In this lands of confusion, The adult in me seems to believe that it can leave the child in the hands of somebody else; and I ask myself: Is this adult incredibly trusting? or is it just stupid? 
When the crazy experiment once again fails and I realize that I shouldn't have left that child behind, I start blaming my adult. 
"Adult, what the fuck?! Are you blind? Can't you see I needed you?! Can't you see I'm hurting? Can't you see I still need you to reassure me of my worth, be kind to me, be attentive and communicative with me?"
...in fact, when that crazy experiment once again fails I start blaming other people's adults too. It's called projection. It's a terrible defense-mechanism that I have in order to mantain peace between the adult and the child in me, the side effect is that I hurt others around me. 
So, I gave up.
I gave up on you, my sweet external desire.
I gave up on you, my friend.
I gave up on you, my fellow wounded child, for I had not the strength to carry us both. 
And incredible of me to even try. 
I'll let that be proof of the value of my heart. Maybe also the naivity of my heart; for maybe the idea of taking a bullet for someone was in fact quite premature- and once again my experiment failed.
It's the perks of wanting to run when I can't even walk. 

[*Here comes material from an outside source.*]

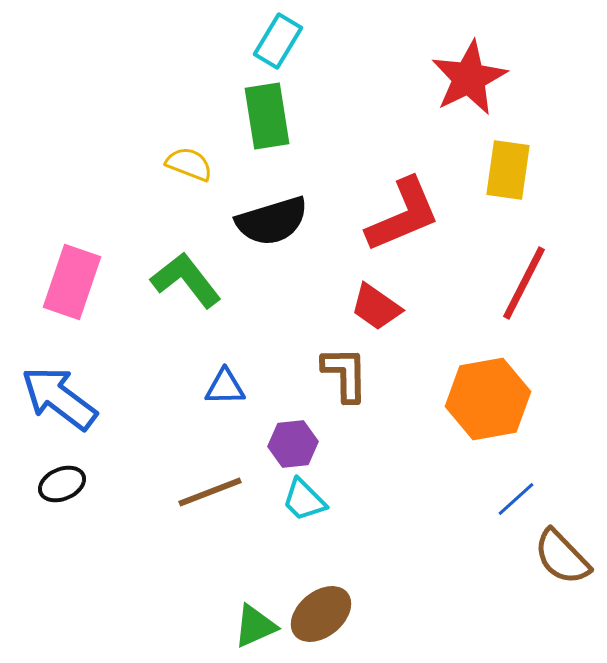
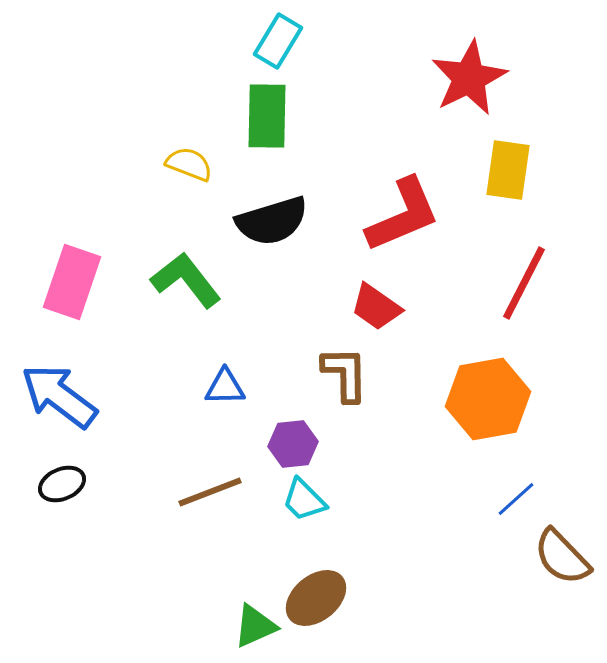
green rectangle: rotated 10 degrees clockwise
blue arrow: moved 2 px up
brown ellipse: moved 5 px left, 16 px up
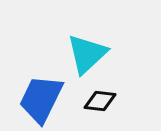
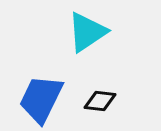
cyan triangle: moved 22 px up; rotated 9 degrees clockwise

I believe trying to love someone unconditionally is the greatest trial for the heart. How much can you let it stretch? How much space can you make in it before it compromises with your own comfort and safety? 

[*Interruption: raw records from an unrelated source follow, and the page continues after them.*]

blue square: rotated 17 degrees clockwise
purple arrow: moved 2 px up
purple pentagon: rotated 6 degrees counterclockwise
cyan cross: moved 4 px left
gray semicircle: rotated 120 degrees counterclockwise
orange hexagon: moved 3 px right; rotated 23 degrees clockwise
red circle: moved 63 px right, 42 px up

I admire those who have already figured that one out, the ones who actively try to meet their child, the ones to make a fertile ground for a seed to grow. Those who have understood that the adult in you can't leave the child behind, and you can't leave it in someone else's hands completely (If you do, expect fuck-ups).
Those who have understood that projection is not a smart technique.
Those to have learnt to communicate with their inner child, and actively Listen. 

AHO!

viernes, 15 de septiembre de 2017

imagination

Here I am , sick, at home, trying to find my way back.
I believe that when we get sick its a way for the body to "shed skin", as if it's trying to purge something out of it's system. It's getting rid of the old. Getting rid of beliefs about ourselves, that we are not worthy, that we are not enough, that we are useless.
I am not useless! I refuse to believe that!
I am more that enough.
I am worthy of being here, it's my birthright.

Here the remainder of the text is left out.